Articul8 AI

Machine Learning Engineer - Data Pipeline

Reposted 15 Hours Ago

Dublin, CA

Mid level

Dublin, CA

Mid level

The Machine Learning Engineer will design and develop data processing pipelines, implement ML models, and lead data acquisition engineering projects.

The summary above was generated by AI

About us:

At Articul8 AI, we relentlessly pursue excellence and create exceptional AI products that exceed customer expectations. We are a team of dedicated individuals who take pride in our work and strive for greatness in every aspect of our business. We believe in using our advantages to make a positive impact on the world and inspiring others to do the same.

Job Description:

We are seeking machine learning engineers to join our team full-time. As part of your role, you will help us build pipelines of data collection, data extraction, data filtering/synthetic data generation and data analysis. You will own all work related to acquiring high-quality data to power the training of our domain-specific models end to end. You will work closely with other researchers and engineers to empower our next generation of domain-specific models. We value rapid prototyping, iterating, and shipping new systems quickly.

Required Qualifications:

BS/MS/PhD in Computer Science or a related field.

Proficiency in at least one deep learning framework, such as PyTorch.

Experience in machine learning projects in text or vision, e.g., has trained machine learning models to tackle a specific problem.

Strong expertise in large stateful distributed systems and data processing.

Strong proficiency in building large-scale data processing pipelines, familiar with distributed workload (e.g., multiprocessing, Ray, Docker, Kubernetes).

Proficiency in at least one programming language commonly used in machine learning, such as Python and ability to write clean, maintainable code.

Excellent problem-solving skills and attention to detail, especially when handling data anomalies and biases to further improve data quality.

Key Competencies

Active Github contributions are a big plus.

Experience in building large-scale datasets.

Familiar with at least one of the following tools for data crawling (e.g.
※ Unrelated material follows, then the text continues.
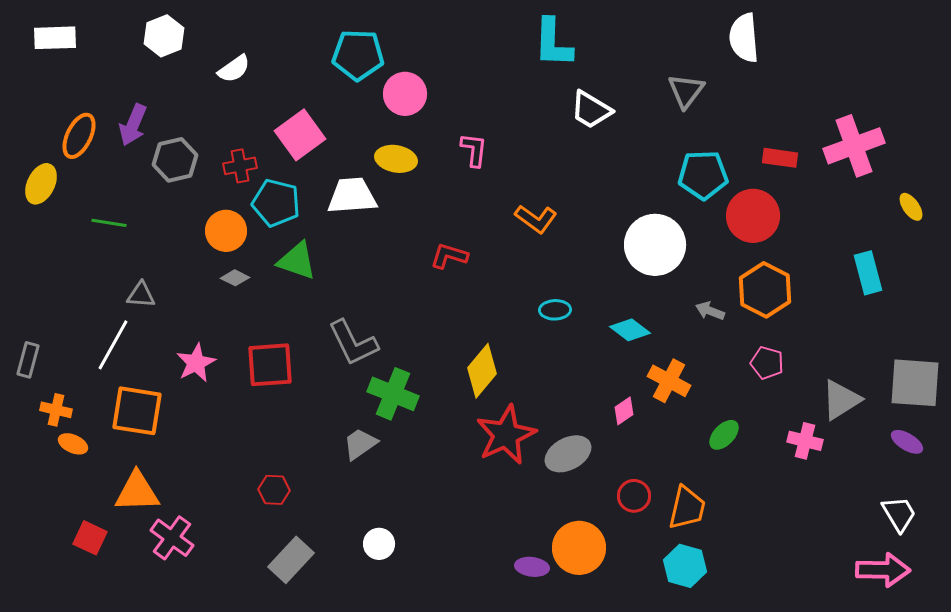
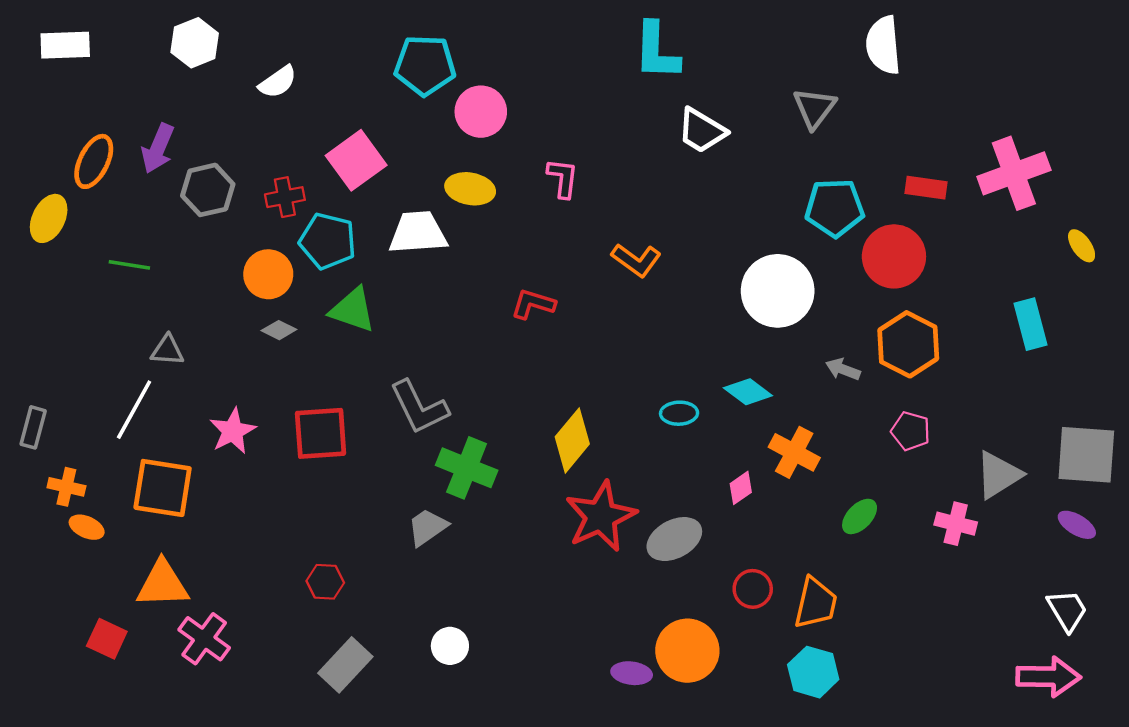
cyan ellipse: (555, 310) -> (679, 413), moved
Scrapy), data collection (e.g., VPNs, Selenium), data processing (e.g., Hadoop, Datasketch).

Building bespoke data processing libraries from scratch.

Keeping up with state-of-the-art techniques for preparing AI training data.
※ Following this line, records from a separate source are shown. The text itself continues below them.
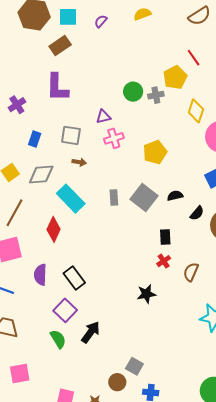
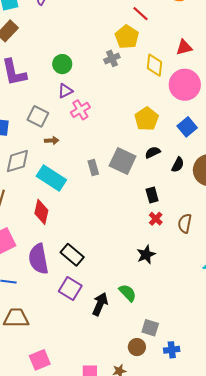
green circle: (133, 92) -> (62, 64), moved
gray square: (71, 135) -> (38, 116), turned 30
yellow pentagon: (155, 152) -> (147, 119), moved
purple semicircle: (40, 275) -> (38, 259), size x1.4
green semicircle: (58, 339) -> (128, 293), moved

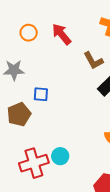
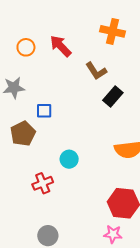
cyan circle: (60, 156) -> (69, 159), moved
red cross: (34, 163) -> (43, 183), size x0.7

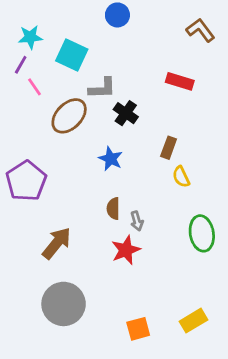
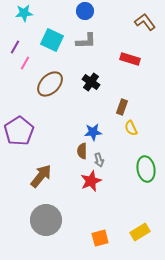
cyan star: (30, 37) -> (24, 13), moved
pink line: (34, 87) -> (25, 63), turned 64
gray L-shape: (102, 88) -> (86, 41), moved
blue star: (111, 159) -> (93, 132), moved, turned -30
Organizing and meticulously bookkeeping data across multiple clouds, of multiple modalities, and from many sources.

Multilingual which contributes to enriching the language diversity crucial for robust model training.

Responsibilities:

Design and develop data processing pipelines, including data extraction, data filtering, data labeling, etc.

Implement machine learning models to improve the quality and diversity of data (especially in the data extraction stage), e.g., quality classifier, document layout model, code verification model, etc.

Own and lead engineering projects in the area of data acquisition, including web crawling, data ingestion, and processing.

Collaborate with our Applied Research, Technology, and Architecture teams to ensure smooth data flow and system operability.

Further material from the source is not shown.